I grew up near a rental yard. I remember as a youth (looking time ago) walking into the shop and the owner had cut the ways on a lathe to accommodate the cutting apart and welding some rims for some really wide tires on a jeep. This was way before such things were available to buy.
The results and safety are always dependent on the Craftsman doing the making.

andrea biffi (author)2017-12-10

That car is a dream!

Ralphxyz (author)2017-12-10

Wow simply WOW!! Great project thanks for posting.

akeene (author)2017-12-10

Fantastic job ! I remember that car also.
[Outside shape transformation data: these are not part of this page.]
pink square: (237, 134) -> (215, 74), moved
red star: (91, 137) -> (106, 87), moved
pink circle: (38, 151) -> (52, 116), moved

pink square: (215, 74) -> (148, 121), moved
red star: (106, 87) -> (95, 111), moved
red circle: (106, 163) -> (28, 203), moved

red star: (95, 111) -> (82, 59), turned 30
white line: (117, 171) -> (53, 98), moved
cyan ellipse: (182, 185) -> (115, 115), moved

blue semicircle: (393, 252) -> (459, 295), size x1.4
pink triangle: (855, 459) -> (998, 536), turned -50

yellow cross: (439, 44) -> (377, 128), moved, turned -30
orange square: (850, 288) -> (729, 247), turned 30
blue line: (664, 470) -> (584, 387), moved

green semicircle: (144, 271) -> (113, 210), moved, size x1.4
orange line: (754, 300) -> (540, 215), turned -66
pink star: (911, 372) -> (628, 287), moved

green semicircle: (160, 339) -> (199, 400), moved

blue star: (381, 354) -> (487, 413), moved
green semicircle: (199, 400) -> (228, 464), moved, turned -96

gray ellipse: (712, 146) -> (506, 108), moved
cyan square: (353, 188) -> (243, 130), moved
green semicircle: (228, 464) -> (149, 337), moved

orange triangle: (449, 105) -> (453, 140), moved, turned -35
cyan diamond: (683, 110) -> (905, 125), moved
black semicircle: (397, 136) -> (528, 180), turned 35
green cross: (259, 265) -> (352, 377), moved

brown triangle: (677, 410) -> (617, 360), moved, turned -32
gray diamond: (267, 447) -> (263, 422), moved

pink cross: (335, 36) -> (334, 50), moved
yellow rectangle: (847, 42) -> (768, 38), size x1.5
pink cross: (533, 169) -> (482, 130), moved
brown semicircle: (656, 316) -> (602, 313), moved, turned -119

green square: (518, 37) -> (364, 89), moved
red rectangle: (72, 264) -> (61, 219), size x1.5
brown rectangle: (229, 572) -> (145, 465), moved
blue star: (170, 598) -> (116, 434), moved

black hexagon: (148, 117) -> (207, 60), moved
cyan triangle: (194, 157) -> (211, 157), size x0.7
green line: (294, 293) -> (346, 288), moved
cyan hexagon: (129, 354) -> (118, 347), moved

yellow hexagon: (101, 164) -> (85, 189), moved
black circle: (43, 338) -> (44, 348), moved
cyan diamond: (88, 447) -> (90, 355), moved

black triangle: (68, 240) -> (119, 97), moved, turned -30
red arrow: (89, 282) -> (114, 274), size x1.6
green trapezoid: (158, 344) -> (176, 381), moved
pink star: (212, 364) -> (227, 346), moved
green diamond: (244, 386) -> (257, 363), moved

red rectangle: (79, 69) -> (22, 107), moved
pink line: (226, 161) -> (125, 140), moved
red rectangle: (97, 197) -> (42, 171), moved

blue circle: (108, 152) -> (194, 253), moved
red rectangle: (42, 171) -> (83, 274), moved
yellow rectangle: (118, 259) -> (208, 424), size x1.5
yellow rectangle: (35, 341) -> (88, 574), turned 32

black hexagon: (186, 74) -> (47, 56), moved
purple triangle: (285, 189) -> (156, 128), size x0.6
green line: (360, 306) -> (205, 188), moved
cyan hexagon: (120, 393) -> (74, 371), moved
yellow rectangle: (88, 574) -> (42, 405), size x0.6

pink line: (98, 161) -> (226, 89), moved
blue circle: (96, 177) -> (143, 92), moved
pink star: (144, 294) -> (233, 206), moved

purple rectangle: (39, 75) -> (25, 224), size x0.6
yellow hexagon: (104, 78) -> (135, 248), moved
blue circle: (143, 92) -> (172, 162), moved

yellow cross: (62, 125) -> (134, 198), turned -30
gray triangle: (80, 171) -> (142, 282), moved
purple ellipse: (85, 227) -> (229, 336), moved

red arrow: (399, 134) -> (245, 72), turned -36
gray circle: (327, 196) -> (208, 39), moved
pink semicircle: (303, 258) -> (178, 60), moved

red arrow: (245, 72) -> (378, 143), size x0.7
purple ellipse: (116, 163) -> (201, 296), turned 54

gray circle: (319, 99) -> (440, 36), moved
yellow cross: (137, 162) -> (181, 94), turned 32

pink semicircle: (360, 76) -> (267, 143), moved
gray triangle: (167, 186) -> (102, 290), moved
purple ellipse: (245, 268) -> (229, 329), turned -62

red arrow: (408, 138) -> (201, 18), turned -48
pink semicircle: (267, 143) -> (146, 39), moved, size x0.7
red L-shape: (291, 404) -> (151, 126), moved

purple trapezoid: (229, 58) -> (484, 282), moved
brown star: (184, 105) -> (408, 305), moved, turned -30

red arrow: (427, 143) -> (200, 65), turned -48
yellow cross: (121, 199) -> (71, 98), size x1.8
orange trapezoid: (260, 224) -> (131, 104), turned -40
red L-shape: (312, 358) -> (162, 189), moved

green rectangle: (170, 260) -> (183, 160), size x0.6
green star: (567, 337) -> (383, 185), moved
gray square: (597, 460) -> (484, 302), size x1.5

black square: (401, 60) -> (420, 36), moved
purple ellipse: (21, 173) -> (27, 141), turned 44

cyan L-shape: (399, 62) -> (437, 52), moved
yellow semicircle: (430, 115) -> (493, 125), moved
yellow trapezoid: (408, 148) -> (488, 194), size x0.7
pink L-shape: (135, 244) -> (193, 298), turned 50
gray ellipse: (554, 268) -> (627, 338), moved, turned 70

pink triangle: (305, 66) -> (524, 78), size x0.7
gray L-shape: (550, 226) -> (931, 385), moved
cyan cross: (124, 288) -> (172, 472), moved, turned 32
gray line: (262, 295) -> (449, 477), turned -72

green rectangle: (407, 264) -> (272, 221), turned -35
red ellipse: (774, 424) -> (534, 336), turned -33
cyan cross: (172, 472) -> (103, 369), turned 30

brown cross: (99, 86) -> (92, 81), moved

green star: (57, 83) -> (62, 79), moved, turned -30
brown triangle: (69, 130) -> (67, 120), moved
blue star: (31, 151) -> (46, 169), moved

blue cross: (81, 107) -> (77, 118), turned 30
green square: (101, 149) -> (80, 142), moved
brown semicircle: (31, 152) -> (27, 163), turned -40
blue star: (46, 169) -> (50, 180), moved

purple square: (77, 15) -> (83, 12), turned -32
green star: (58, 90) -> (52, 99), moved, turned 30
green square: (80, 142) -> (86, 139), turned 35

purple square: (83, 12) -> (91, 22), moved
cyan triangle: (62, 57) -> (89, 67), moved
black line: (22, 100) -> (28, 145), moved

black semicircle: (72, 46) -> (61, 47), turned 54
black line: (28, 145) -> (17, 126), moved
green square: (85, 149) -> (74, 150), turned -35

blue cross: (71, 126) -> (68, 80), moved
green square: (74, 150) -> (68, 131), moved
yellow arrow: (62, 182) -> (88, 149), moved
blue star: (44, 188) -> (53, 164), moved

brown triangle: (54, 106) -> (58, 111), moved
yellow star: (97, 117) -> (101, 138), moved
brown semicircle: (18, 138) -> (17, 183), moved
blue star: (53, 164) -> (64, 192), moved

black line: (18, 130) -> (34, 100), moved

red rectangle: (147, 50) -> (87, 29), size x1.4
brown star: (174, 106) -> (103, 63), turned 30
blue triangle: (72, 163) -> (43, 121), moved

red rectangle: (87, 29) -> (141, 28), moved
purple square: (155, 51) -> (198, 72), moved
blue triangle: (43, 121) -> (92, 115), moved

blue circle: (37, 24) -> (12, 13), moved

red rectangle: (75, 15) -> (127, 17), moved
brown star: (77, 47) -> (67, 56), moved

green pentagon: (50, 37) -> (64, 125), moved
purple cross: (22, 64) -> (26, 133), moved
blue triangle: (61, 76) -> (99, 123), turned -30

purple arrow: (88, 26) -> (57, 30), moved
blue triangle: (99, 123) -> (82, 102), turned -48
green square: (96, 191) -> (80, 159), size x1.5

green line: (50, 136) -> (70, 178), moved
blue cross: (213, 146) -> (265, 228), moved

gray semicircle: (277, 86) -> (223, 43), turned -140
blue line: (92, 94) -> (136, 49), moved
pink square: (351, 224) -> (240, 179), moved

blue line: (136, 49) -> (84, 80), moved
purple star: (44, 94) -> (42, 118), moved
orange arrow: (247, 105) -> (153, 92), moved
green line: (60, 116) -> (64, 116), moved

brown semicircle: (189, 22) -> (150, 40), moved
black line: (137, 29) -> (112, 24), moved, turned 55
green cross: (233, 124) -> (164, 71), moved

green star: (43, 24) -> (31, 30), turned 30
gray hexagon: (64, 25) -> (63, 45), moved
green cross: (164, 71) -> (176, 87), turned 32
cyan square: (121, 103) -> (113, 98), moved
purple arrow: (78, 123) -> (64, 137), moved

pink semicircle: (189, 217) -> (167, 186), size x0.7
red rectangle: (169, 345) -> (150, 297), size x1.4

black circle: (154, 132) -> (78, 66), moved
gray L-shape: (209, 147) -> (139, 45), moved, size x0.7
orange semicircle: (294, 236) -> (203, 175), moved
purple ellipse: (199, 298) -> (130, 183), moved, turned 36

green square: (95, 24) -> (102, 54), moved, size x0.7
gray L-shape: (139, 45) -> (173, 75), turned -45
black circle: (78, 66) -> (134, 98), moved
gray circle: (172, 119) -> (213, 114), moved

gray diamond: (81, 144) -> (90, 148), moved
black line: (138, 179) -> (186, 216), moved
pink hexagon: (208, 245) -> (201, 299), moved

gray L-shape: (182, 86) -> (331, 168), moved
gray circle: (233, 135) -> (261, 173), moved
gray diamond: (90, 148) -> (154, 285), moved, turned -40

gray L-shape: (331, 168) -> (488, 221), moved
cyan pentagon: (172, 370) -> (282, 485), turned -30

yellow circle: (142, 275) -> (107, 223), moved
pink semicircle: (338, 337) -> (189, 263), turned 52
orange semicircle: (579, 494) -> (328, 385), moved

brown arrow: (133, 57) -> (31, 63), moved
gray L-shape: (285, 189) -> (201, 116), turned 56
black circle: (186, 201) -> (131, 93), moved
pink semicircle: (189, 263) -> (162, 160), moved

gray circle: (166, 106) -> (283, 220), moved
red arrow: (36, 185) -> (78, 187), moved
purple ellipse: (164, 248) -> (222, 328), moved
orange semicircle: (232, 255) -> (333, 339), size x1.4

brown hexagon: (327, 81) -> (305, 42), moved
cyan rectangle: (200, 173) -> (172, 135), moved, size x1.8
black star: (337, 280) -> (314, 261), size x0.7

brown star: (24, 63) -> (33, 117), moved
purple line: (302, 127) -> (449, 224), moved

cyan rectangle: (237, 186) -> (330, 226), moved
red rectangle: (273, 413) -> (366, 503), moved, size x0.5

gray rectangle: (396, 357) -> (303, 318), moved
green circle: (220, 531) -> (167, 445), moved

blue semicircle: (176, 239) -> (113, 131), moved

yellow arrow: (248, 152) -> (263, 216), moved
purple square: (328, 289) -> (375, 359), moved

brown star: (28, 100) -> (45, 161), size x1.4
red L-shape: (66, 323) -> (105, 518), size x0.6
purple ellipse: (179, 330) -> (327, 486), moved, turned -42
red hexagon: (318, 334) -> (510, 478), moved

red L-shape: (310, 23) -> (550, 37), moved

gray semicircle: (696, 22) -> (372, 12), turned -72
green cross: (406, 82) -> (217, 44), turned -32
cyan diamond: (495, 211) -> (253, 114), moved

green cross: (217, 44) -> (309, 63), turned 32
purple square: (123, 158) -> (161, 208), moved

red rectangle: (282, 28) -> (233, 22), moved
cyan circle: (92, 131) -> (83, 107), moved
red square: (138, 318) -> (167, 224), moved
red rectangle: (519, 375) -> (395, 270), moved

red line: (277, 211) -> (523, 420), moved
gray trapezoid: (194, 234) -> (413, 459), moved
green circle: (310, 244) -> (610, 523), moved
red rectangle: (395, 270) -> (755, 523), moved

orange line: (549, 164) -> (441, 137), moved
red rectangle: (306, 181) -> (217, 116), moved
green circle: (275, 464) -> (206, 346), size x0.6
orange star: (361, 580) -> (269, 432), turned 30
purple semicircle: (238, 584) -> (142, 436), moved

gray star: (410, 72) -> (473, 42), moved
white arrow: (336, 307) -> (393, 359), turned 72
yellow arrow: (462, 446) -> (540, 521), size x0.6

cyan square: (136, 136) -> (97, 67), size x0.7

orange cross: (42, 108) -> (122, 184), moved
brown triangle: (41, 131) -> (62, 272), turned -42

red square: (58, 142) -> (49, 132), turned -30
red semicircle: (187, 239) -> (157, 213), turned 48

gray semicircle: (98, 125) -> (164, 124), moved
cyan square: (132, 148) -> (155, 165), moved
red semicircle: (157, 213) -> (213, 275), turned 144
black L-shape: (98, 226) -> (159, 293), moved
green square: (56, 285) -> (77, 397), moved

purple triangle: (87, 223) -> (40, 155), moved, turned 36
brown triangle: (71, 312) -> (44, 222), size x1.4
But I was more into the RAT FINK side than the cars.

But you are an artist. thank You

Mike Caruso (author)2017-12-10

Awesome job slow and steady wins the race. I saw that car too once wondered why it vanished so early on in it life. I'll have to buy the book great job.

LaDave (author)2017-12-10

that is one of my most favorite show cars as well. I would love to see more of your project.

crittell (author)2017-12-10

I love it. Great to see others build cars like before. Not store bought

PeterB411 (author)2017-12-10

Ambitious project, totally cool. I recall making our own wide wheels in the early off-road days (1960s) but most of them didn't run true <sigh>.


AMbros Custom (author)2017-12-09

i really love this idea.

altomic (author)2017-12-09

that is really cool. thanks for sharing.

blkadder (author)2017-12-08

A pretty amazing project you had there. I have been thinking about getting a custom set of wheels for my 65 MGB. Something like these.

MillennialDIYer (author)2017-12-07

The title picture doesn't really illustrate the project well. You might consider selecting the actual project image. It would probably do better.

ClenseYourPallet (author)2017-12-07

This is crazy cool. Love it

gm280 (author)2017-12-07

Sounds like you had a very good plan. And it looks like it as well. Once you put you mind to do something, you are the only obstacle that can stop you. Bravo on a dream job come true.

ahunt18 (author)2017-12-06

Great custom fabrication,how did the balance turn out.

Willys36 (author)ahunt182017-12-06

Balance has to be good. Everything is uniform and concentric. I am not worried about that on this car though. If I ever do drive it, it will be @ idle speed around a show parking lot. There is NO room for feet so couldn't sit in it very long and it is really impractical to drive. Strictly a show car.